» **TASK STATEMENT**
The lines to return are those below that contain the word "PRAEC".

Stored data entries
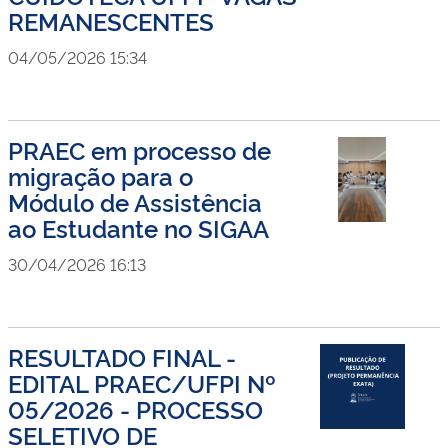
REMANESCENTES
04/05/2026 15:34
PRAEC em processo de
migração para o
Módulo de Assistência
ao Estudante no SIGAA
30/04/2026 16:13
RESULTADO FINAL -
EDITAL PRAEC/UFPI Nº
05/2026 - PROCESSO
SELETIVO DE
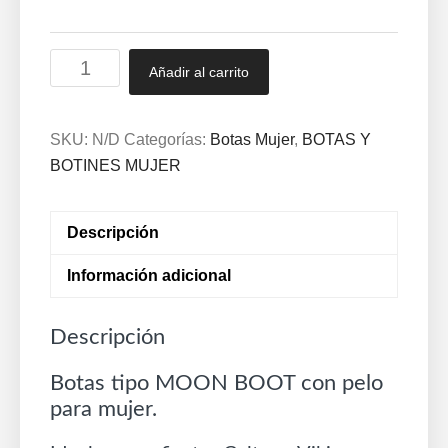
Botas
Añadir al carrito
tipo
MOON
BOOT
SKU:
N/D
Categorías:
Botas Mujer
,
BOTAS Y
con
BOTINES MUJER
pelo
36/41
Descripción
Camel,
Negro
Información adicional
y
Beige
Descripción
8093
cantidad
Botas tipo MOON BOOT con pelo
para mujer.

» **SOLUTION TO THIS TASK**
PRAEC em processo de
EDITAL PRAEC/UFPI Nº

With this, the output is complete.